New York City

Timezone: UTC-4.

The waiters in the hotel's restaurant are listening to Donald Trump's media statements on their mobile phones. It would seem there is profound interest in the ideas of the new president.

I sneaked in to St Bartholomew's to a rehearsal of C.P.E. Bach by the American Symphony Orchestra. A moment of relief from the madness of New York City. A wintery scene straight from “Home Alone 2: Lost in New York” in Central Park.

Evening. Drinks at a bar with a friend. Among the drinks in the menu, two featured names that included human first names. Very particular two names, one of which was mine, and the other – of significance to me now. Quite bizarre! This was followed by a theatre play, the unsophistication of the language therein did not impress me.

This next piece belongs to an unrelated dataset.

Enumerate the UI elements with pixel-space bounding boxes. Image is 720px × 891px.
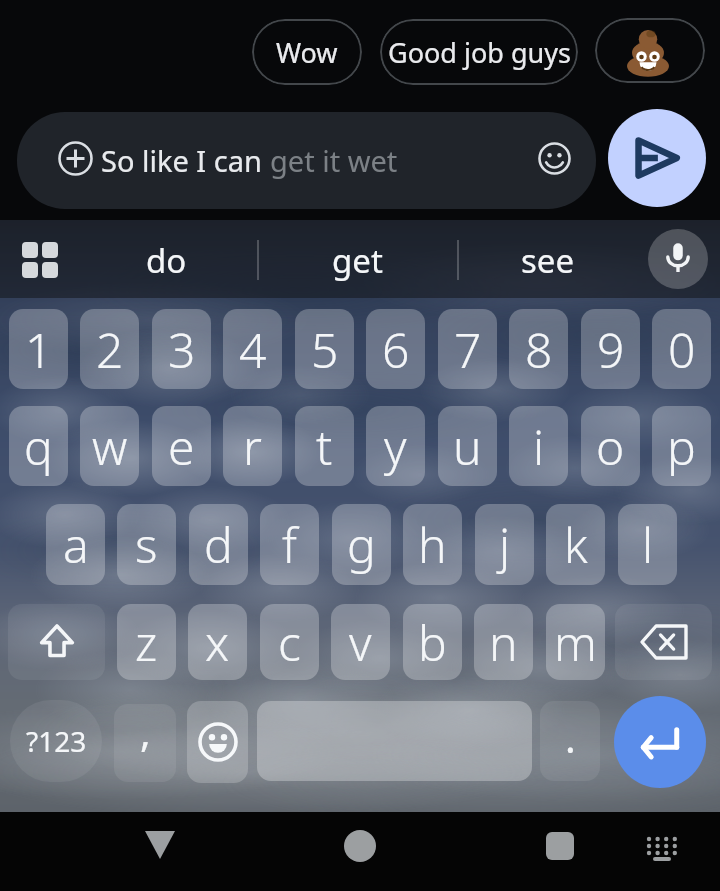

America is the only country in which it has been possible to witness the natural and tranquil growth of society, and where the influences exercised on the future condition of states by their origin is clearly distinguishable. At the period when the peoples of Europe landed in the New World their national characteristics were already completely formed; each of them had a physiognomy of its own; and as they had already attained that stage of civilization at which men are led to study themselves, they have transmitted to us a faithful picture of their opinions, their manners, and their laws. The men of the sixteenth century are almost as well known to us as our contemporaries. America, consequently, exhibits in the broad light of day the phenomena which the ignorance or rudeness of earlier ages conceals from our researches. Near enough to the time when the states of America were founded, to be accurately acquainted with their elements, and sufficiently removed from that period to judge of some of their results, the men of our own day seem destined to see further than their predecessors into the series of human events. Providence has given us a torch which our forefathers did not possess, and has allowed us to discern fundamental causes in the history of the world which the obscurity of the past concealed from them. If we carefully examine the social and political state of America, after having studied its history, we shall remain perfectly convinced that not an opinion, not a custom, not a law, I may even say not an event, is upon record which the origin of that people will not explain.
Alexis de Tocqueville, “Democracy in America”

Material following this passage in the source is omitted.